# 20g Planted Tank Update 3/30/05



## Jdinh04 (Oct 7, 2004)

Here is a little update on my 20g planted tank. The new plants arrive in great condition and was worth the money.

*Setup:*
1x 55watt Flourescent 10,000K
DIY C02 System
Ehiem 2213 Canister Filter
100watt Submersible Heater
Shultz Aquatic Profile Soil, Natural Gravel

*Plants:*
Java Fern Windelov
Dwarf Sagitaria
Red Ludwigia (board and narrow leaves)
Dwarf Hairgrass
Java Moss

*Fish:*
3 - Neon Tetras
1 - Otocinclus










Constructive critism please ...


----------



## dwhite645 (Jan 9, 2005)

off to a good start. I'd suggest moving the ludwigia to the back as it will get really tall after a while. Once it gets going, it really goes! I've had some get to almost 3 feet in length with large leaves. I'd also suggest adding lots more plants that are good fillers such as hygrophila - green or sunset if you can find it. Lots of rotala will also fill quickly and bushy like. Really though, just pack in a lot more.


----------



## Jdinh04 (Oct 7, 2004)

I am planning on getting water wysteria, and possibly more dwarf sagitaria.


----------



## Piscesgirl (Feb 25, 2004)

I agree that it's off to a good start -- will be nice to see it progress!


----------



## Jdinh04 (Oct 7, 2004)

Thanks for the compliments...


----------



## trenac (Jul 16, 2004)

Nice start... Keep us updated.


----------



## Jdinh04 (Oct 7, 2004)

Thank you, i'll try my best.


----------



## Gomer (Feb 2, 2004)

One thing to remember is that grown in tanks look DRASTICALLY different than newly planted tanks. Even for a newly planted tank, you are rather sparse on the plants and could use some more density to start you own. Compositionally, you will end up with a traditional U shaped scape when grown in and that is a good thing, but you might find it lacking depth.
When grown in, you will probably find yourself wanting some more windelov, and something behind the moss. I'd probably move the moss forward a little and use the open area behind it and behind the windlov to creatively sculpt some rotala sp. green. The repens on the left will work for you if you keep up with your trimming. This plant does well with just toping. No need to uproot and replant evertime..

..YMMV


----------



## Jdinh04 (Oct 7, 2004)

Gomer said:


> One thing to remember is that grown in tanks look DRASTICALLY different than newly planted tanks. Even for a newly planted tank, you are rather sparse on the plants and could use some more density to start you own. Compositionally, you will end up with a traditional U shaped scape when grown in and that is a good thing, but you might find it lacking depth.
> When grown in, you will probably find yourself wanting some more windelov, and something behind the moss. I'd probably move the moss forward a little and use the open area behind it and behind the windlov to creatively sculpt some rotala sp. green. The repens on the left will work for you if you keep up with your trimming. This plant does well with just toping. No need to uproot and replant evertime..
> 
> ..YMMV


I am getting more java fern (regular) this week along with a few water lettuce floating on top. I also want to get some more dwarf sagitaria in the foreground.


----------



## Gomer (Feb 2, 2004)

Regular java fern will get quite large in a tank this size. You might want to stick with windelov.


----------



## Jdinh04 (Oct 7, 2004)

Gomer said:


> Regular java fern will get quite large in a tank this size. You might want to stick with windelov.

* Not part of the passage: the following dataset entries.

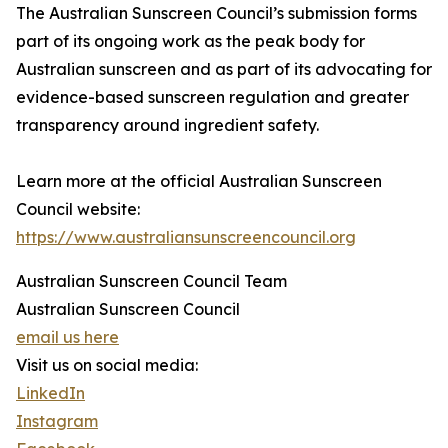
The Australian Sunscreen Council’s submission forms
part of its ongoing work as the peak body for
Australian sunscreen and as part of its advocating for
evidence-based sunscreen regulation and greater
transparency around ingredient safety.
Learn more at the official Australian Sunscreen
Council website:
https://www.australiansunscreencouncil.org
Australian Sunscreen Council Team
Australian Sunscreen Council
email us here
Visit us on social media:
LinkedIn
Instagram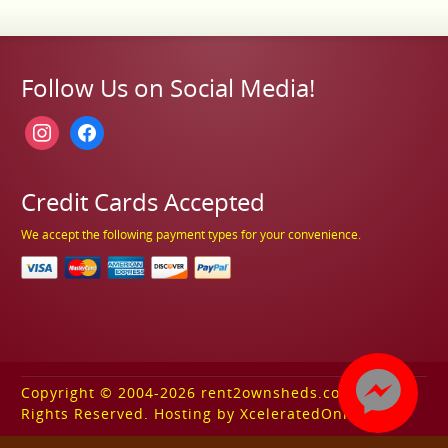
Follow Us on Social Media!
instagram
facebook
Credit Cards Accepted
We accept the following payment types for your convenience.
Copyright © 2004-2026 rent2ownsheds.com. All
Rights Reserved. Hosting by XceleratedOnline.com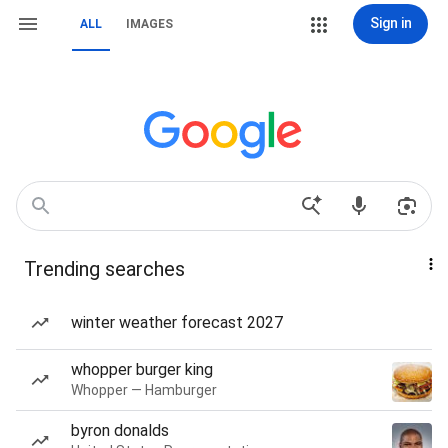
Sign in
ALL
IMAGES
Trending searches
winter weather forecast 2027
whopper burger king
Whopper — Hamburger
byron donalds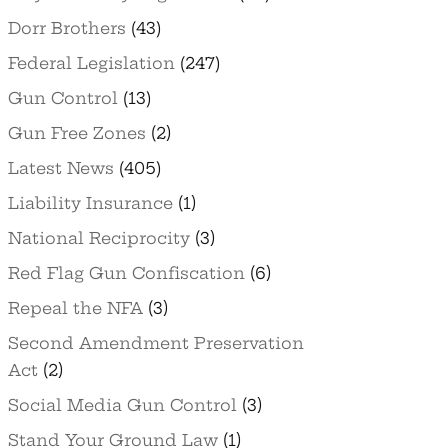
Dorr Brothers
(43)
Federal Legislation
(247)
Gun Control
(13)
Gun Free Zones
(2)
Latest News
(405)
Liability Insurance
(1)
National Reciprocity
(3)
Red Flag Gun Confiscation
(6)
Repeal the NFA
(3)
Second Amendment Preservation
Act
(2)
Social Media Gun Control
(3)
Stand Your Ground Law
(1)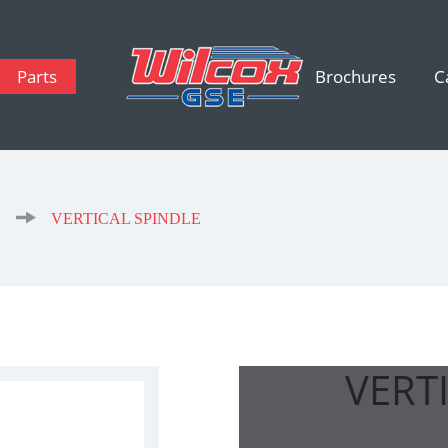
Parts
Brochures
C
s
VERTICAL SPINDLE
VERT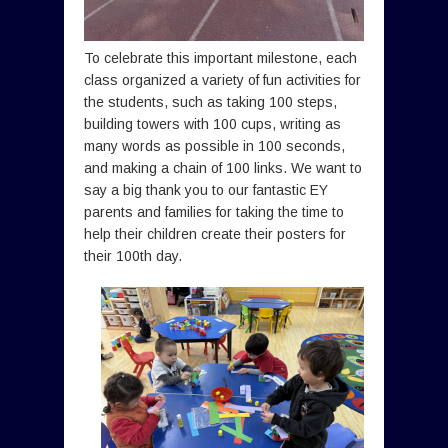
To celebrate this important milestone, each
class organized a variety of fun activities for
the students, such as taking 100 steps,
building towers with 100 cups, writing as
many words as possible in 100 seconds,
and making a chain of 100 links. We want to
say a big thank you to our fantastic EY
parents and families for taking the time to
help their children create their posters for
their 100th day.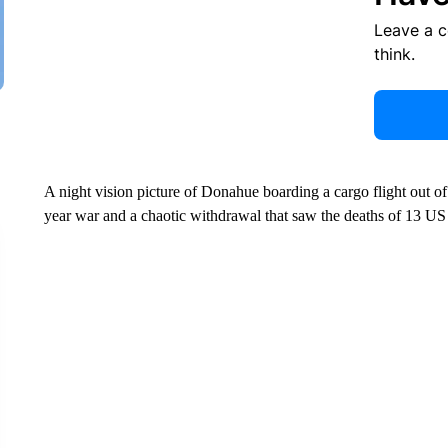
Leave a 
think.
A night vision picture of Donahue boarding a cargo flight out of
year war and a chaotic withdrawal that saw the deaths of 13 US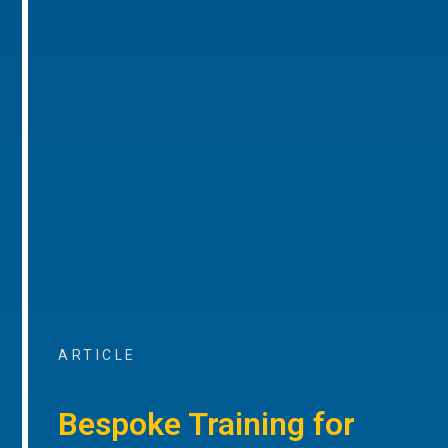
ARTICLE
Bespoke Training for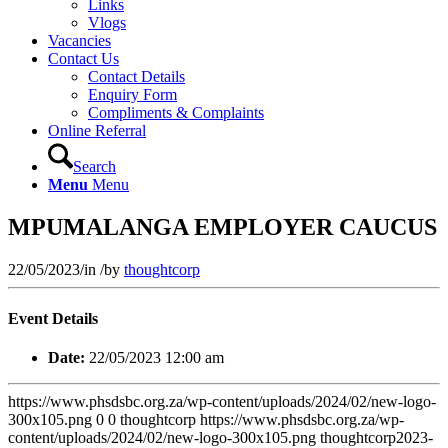
Links
Vlogs
Vacancies
Contact Us
Contact Details
Enquiry Form
Compliments & Complaints
Online Referral
Search
Menu
Menu
MPUMALANGA EMPLOYER CAUCUS
22/05/2023
/
in
/
by
thoughtcorp
Event Details
Date:
22/05/2023 12:00 am
https://www.phsdsbc.org.za/wp-content/uploads/2024/02/new-logo-
300x105.png
0
0
thoughtcorp
https://www.phsdsbc.org.za/wp-
content/uploads/2024/02/new-logo-300x105.png
thoughtcorp
2023-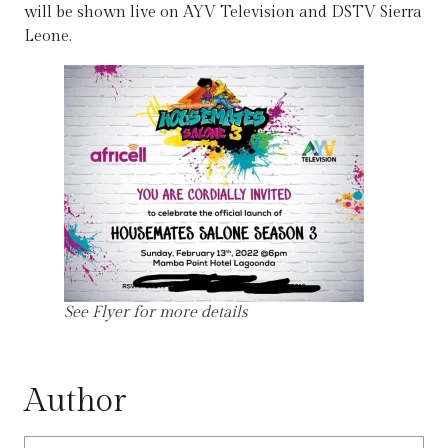
will be shown live on AYV Television and DSTV Sierra
Leone.
See Flyer for more details
Author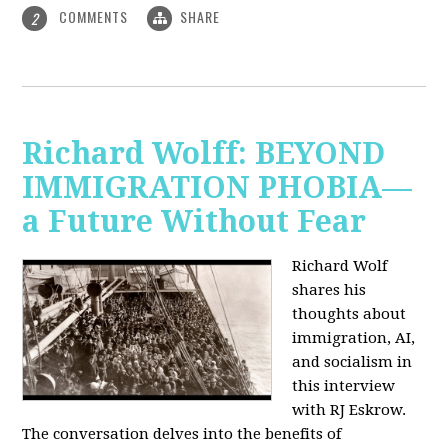
COMMENTS
SHARE
2
Richard Wolff: BEYOND
IMMIGRATION PHOBIA—
a Future Without Fear
Richard Wolf
shares his
thoughts about
immigration, AI,
and socialism in
this interview
with RJ Eskrow.
The conversation delves into the benefits of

Keep in mind that regular java fern take grows slowly so I shouldn't have a problem.


----------



## turtlehead (Nov 27, 2004)

well you are injecting co2 so that will speed up things A LOT


----------



## Gomer (Feb 2, 2004)

I have seen LARGE normal java fern in a low light non CO2 tank as well.


----------



## Jdinh04 (Oct 7, 2004)

I've seen java fern in tanks ranging from 5- 100 + gallons, so why can I keep them in a 20g?


----------



## turtlehead (Nov 27, 2004)

Not saying you can't, just saying they wont look as appealing in a 20g compared to a 100g.


----------



## Jdinh04 (Oct 7, 2004)

Not trying to be rude or anything but I probably would like the way java fern looks in my tank upon where I am going to place it.


----------



## Gomer (Feb 2, 2004)

that is what counts. Keep us updated with your tank


----------



## Jdinh04 (Oct 7, 2004)

Thanks for understanding, I greatly appreciate it. Although I can't seem to get this C02 to diffuse, the bubble in the air tubing isn't going all the way down to the opening and releasing bubbles into the intake.


----------



## turtlehead (Nov 27, 2004)

having the tank the way YOU like is what matters.


----------



## Jdinh04 (Oct 7, 2004)

turtlehead said:


> having the tank the way YOU like is what matters.

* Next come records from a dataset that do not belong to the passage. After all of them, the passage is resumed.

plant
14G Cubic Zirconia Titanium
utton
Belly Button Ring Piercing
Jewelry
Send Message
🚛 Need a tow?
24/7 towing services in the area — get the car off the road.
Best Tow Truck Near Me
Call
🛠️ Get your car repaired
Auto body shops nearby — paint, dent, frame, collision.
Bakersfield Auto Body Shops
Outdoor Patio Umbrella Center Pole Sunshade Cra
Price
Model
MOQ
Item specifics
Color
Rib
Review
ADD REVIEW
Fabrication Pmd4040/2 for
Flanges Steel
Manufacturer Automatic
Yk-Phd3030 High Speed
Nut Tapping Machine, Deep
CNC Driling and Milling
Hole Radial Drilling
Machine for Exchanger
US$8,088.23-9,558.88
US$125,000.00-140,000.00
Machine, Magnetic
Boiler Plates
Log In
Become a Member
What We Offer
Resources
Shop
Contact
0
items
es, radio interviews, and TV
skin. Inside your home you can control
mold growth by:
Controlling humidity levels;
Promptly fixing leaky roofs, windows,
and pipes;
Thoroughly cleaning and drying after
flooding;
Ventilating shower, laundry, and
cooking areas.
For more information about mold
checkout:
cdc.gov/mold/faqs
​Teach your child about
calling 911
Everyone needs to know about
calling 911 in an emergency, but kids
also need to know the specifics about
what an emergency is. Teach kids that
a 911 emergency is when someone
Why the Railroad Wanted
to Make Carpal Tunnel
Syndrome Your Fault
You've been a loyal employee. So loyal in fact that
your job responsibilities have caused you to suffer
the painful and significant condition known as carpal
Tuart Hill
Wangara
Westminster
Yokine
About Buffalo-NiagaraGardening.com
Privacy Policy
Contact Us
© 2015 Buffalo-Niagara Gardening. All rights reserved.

 you bet it is. If the java fern I get over grows, theres always pruning and selling I can do 

But need help w/ diffusing the C02!!! >_<


----------



## Gomer (Feb 2, 2004)

If you have an active yeast culture (ie producing any CO2) and you cant get it to bubble at all, then you have an air leak somewhere...most likely where the airline fits throught he bottle cap.


----------



## Jdinh04 (Oct 7, 2004)

That was what I had in mind, but I use a drill bit just perfect for the airline to fit through tight. The water level in the bottle is about 4 inches from the cap, is that too low?


----------



## Gomer (Feb 2, 2004)

Did you use any sort of sealant like silicone? If not, that is highly likely why you leak. Get some dishsoap and mix it with some water. Put this solution completely around this area. If you get bubbles, then you have a leak.

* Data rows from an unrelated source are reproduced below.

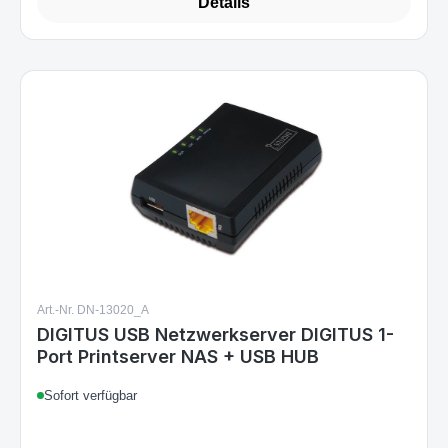
Details
Art.-Nr. DN-13020_A
DIGITUS USB Netzwerkserver DIGITUS 1-
Port Printserver NAS + USB HUB
Sofort verfügbar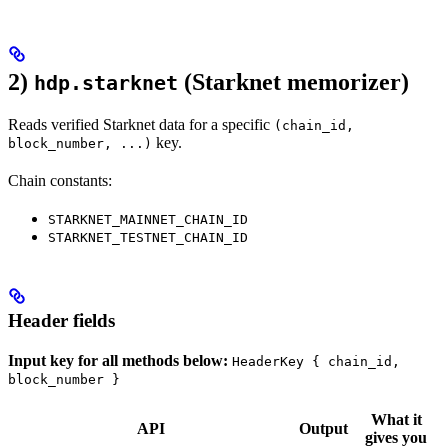
2)
(Starknet memorizer)
hdp.starknet
Reads verified Starknet data for a specific
(chain_id,
key.
block_number, ...)
Chain constants:
STARKNET_MAINNET_CHAIN_ID
STARKNET_TESTNET_CHAIN_ID
Header fields
Input key for all methods below:
HeaderKey { chain_id,
block_number }
What it
API
Output
gives you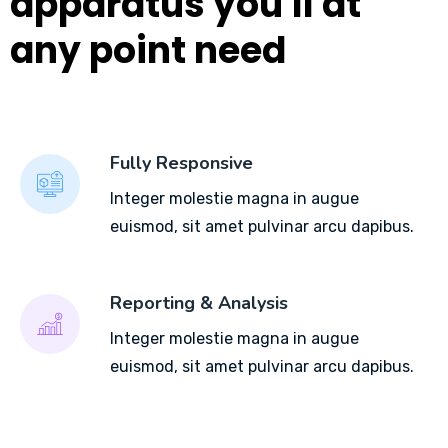
apparatus you'll at
any point need
Fully Responsive
Integer molestie magna in augue
euismod, sit amet pulvinar arcu dapibus.
Reporting & Analysis
Integer molestie magna in augue
euismod, sit amet pulvinar arcu dapibus.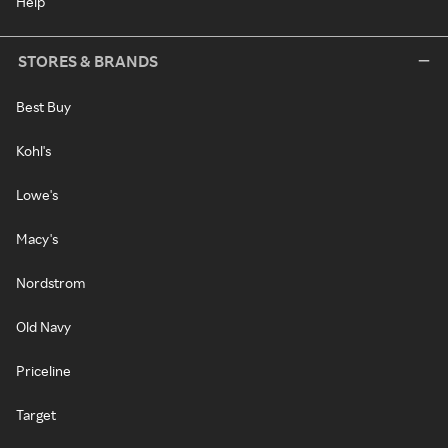
Help
STORES & BRANDS
Best Buy
Kohl's
Lowe's
Macy's
Nordstrom
Old Navy
Priceline
Target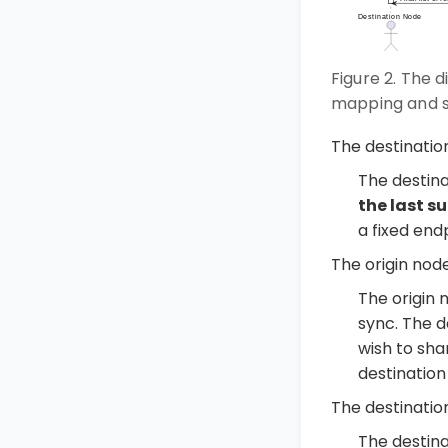
Figure 2. The 
mapping and s
The destinati
The destin
the last s
a fixed end
The origin nod
The origin 
sync. The 
wish to shar
destination
The destinatio
The destina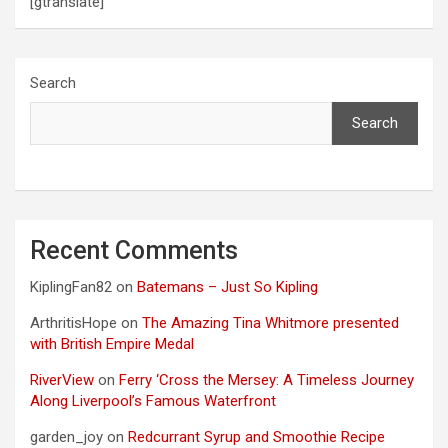
[gtranslate]
Search
Search
Recent Comments
KiplingFan82
on
Batemans – Just So Kipling
ArthritisHope
on
The Amazing Tina Whitmore presented
with British Empire Medal
RiverView
on
Ferry ‘Cross the Mersey: A Timeless Journey
Along Liverpool’s Famous Waterfront
garden_joy
on
Redcurrant Syrup and Smoothie Recipe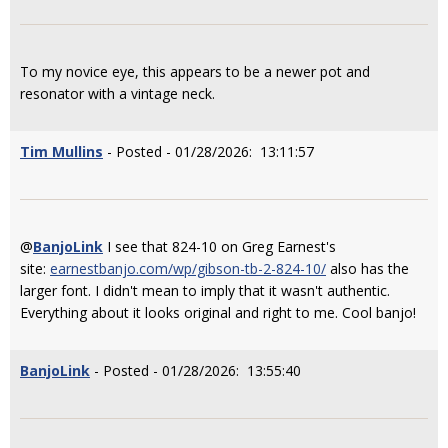
To my novice eye, this appears to be a newer pot and
resonator with a vintage neck.
Tim Mullins
- Posted - 01/28/2026: 13:11:57
@
BanjoLink
I see that 824-10 on Greg Earnest's
site:
earnestbanjo.com/wp/gibson-tb-2-824-10/
also has the
larger font. I didn't mean to imply that it wasn't authentic.
Everything about it looks original and right to me. Cool banjo!
BanjoLink
- Posted - 01/28/2026: 13:55:40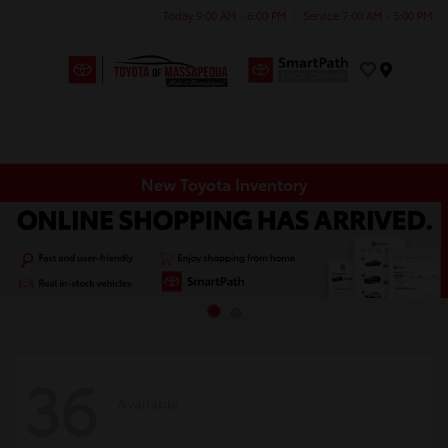
Today 9:00 AM - 6:00 PM
Service 7:00 AM - 5:00 PM
Menu
New Toyota Inventory
36
Available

The water level shouldnt matter.


----------



## Jdinh04 (Oct 7, 2004)

Gomer said:


> Did you use any sort of sealant like silicone? If not, that is highly likely why you leak. Get some dishsoap and mix it with some water. Put this solution completely around this area. If you get bubbles, then you have a leak.
> 
> The water level shouldnt matter.


It was working before and it didn't have a sealant.


----------



## Gomer (Feb 2, 2004)

just because it was working before doesn't mean a leak didn't develope. Do try the soap test


----------



## Jdinh04 (Oct 7, 2004)

Yea true heh, i'll try. If not i've got a nice 64oz jar ready for a new DIY C02. It's more sturdy also.


----------



## Jdinh04 (Oct 7, 2004)

*Its movie time!*

Well I decided to make a short clip of my 20g planted tank, it is about a minute long.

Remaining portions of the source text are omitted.